I agree. That section is IMO too WP:BITEy for my taste. Loki (talk) 14:27, 26 January 2021 (UTC)
I agree too. --Tryptofish (talk) 20:16, 26 January 2021 (UTC)
I don't know the origin of this text but there have been several cases of editors who refuse to follow convention when commenting. They use various rationales, all of which suggest trolling and/or a competence problem. They aggressively support their right to do what they like and are highly tendentious. I don't particularly mind if the text is removed, but the text has nothing to do with biting a newbie.
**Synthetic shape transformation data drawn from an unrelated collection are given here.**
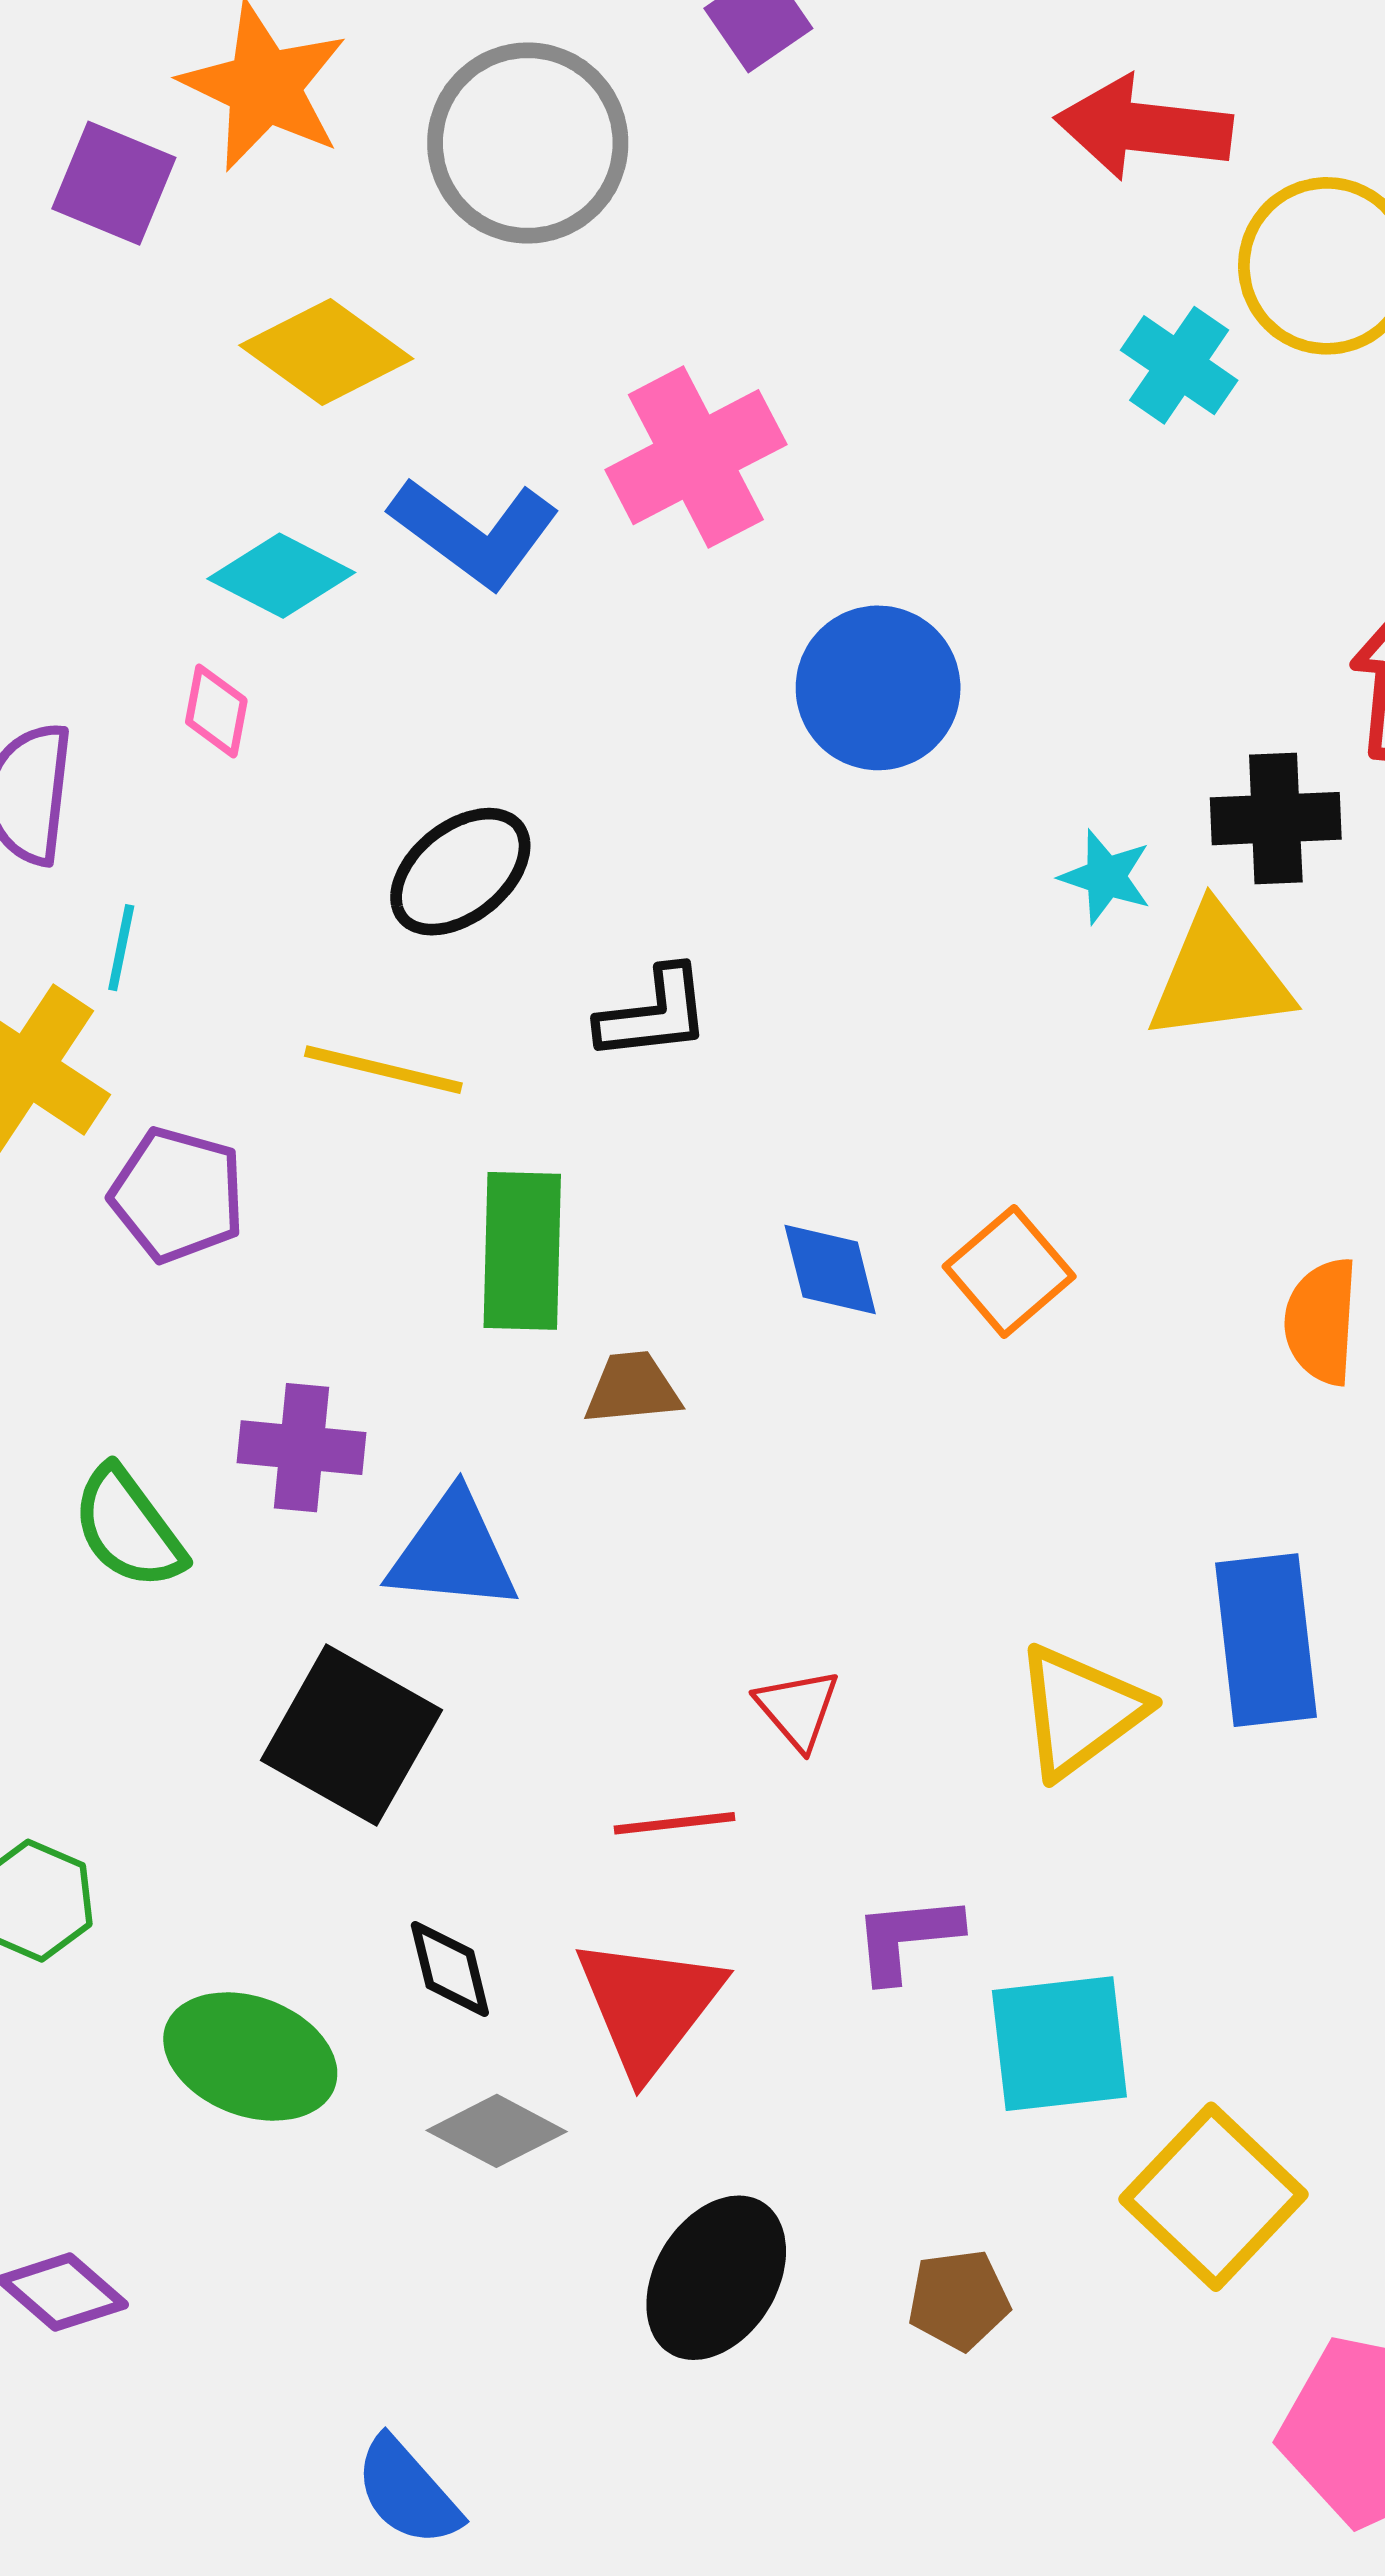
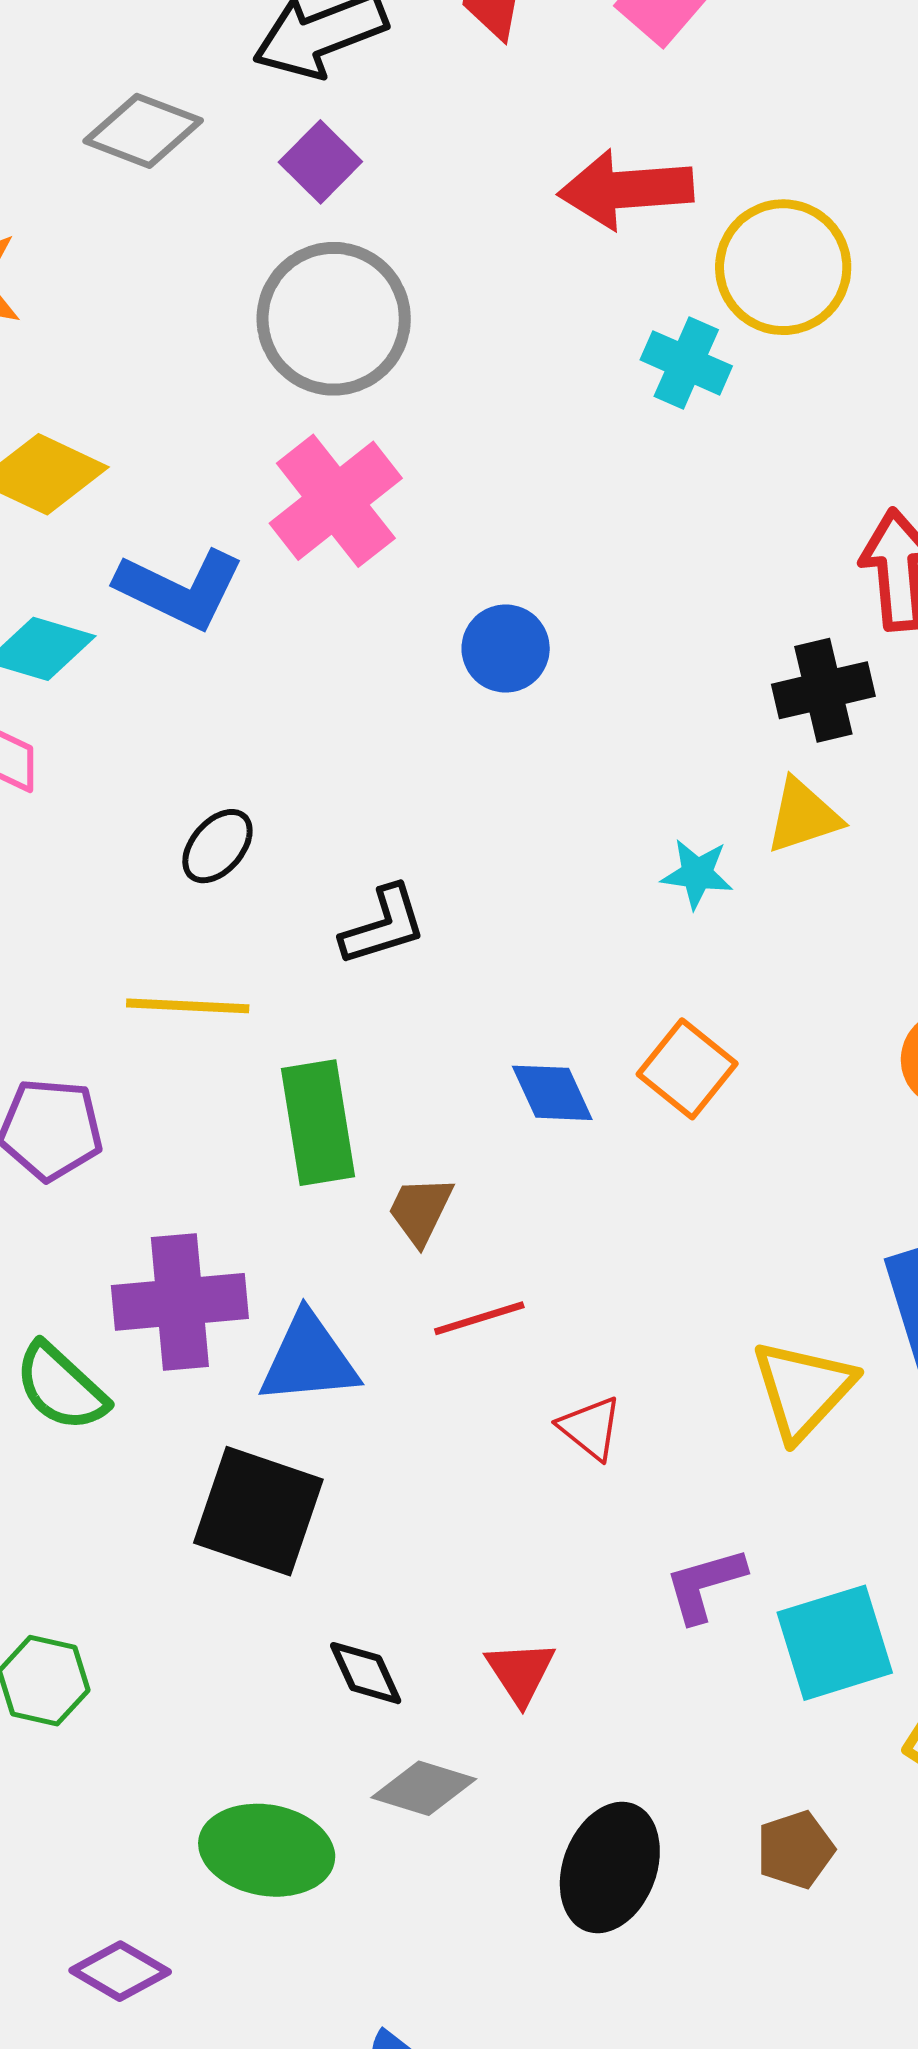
gray circle: (528, 143) -> (334, 319), moved
blue circle: (878, 688) -> (506, 649), size x0.7
black ellipse: (460, 872) -> (217, 846), size x0.7
cyan star: (1106, 877) -> (697, 874), moved
yellow triangle: (1219, 975) -> (803, 816), size x0.7
brown trapezoid: (632, 1388) -> (420, 1210), turned -48
purple cross: (302, 1448) -> (180, 1302), size x1.4
red line: (675, 1823) -> (479, 1318), moved
red triangle: (649, 2006) -> (520, 1672), size x0.6
green ellipse: (250, 2057) -> (267, 1850), moved

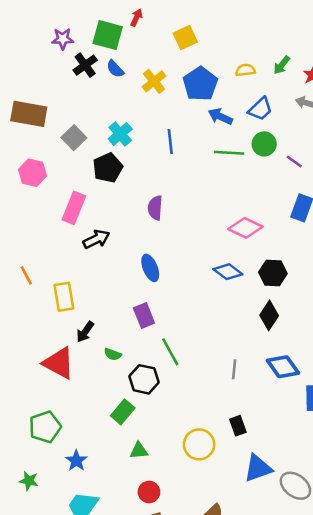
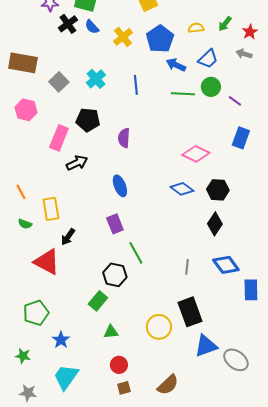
black pentagon: (108, 168) -> (88, 120), moved, turned 30
green semicircle: (113, 354) -> (25, 224), moved
black rectangle: (238, 426) -> (190, 312), size x1.8

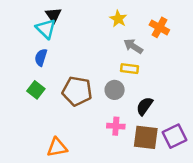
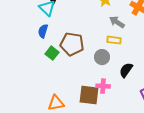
green square: (36, 90) -> (52, 53), moved
brown pentagon: (77, 91) -> (72, 44), moved
brown square: (146, 137) -> (89, 95), moved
Johnuniq (talk) 22:36, 26 January 2021 (UTC)
I also sometimes see this... a proposed alternative may be: Title: "Persistent failure to observe technical talk page guidelines", text: "Signing and properly indenting talk page posts help make discussions easier to follow. Persistent failure to do so may strain the patience of other editors and eventually be perceived as uncivil, arrogant or tendentious (WP:TPG#Layout, WP:SIGN)." It adds the importance of signatures as well as stresses "persistent". —PaleoNeonate – 02:58, 28 January 2021 (UTC)
For better or worse, there are long-time, experienced editors who don't follow the usual conventions for nesting replies, so I personally agree it shouldn't be listed as a correlation to tendentious editing. isaacl (talk) 00:15, 27 January 2021 (UTC)
I believe I was the user who initially added this text, and think it is still applicable. Sure, not every problem editor fails to thread, and some non-problem editors do fail to thread, but the correlation between tendentious editing and poor talk page etiquette is quite high in my experience. Yilloslime (talk) 17:17, 18 February 2021 (UTC)

RFC: POVFIGHTER

The following discussion is closed. Please do not modify it. Subsequent comments should be made on the appropriate discussion page. No further edits should be made to this discussion.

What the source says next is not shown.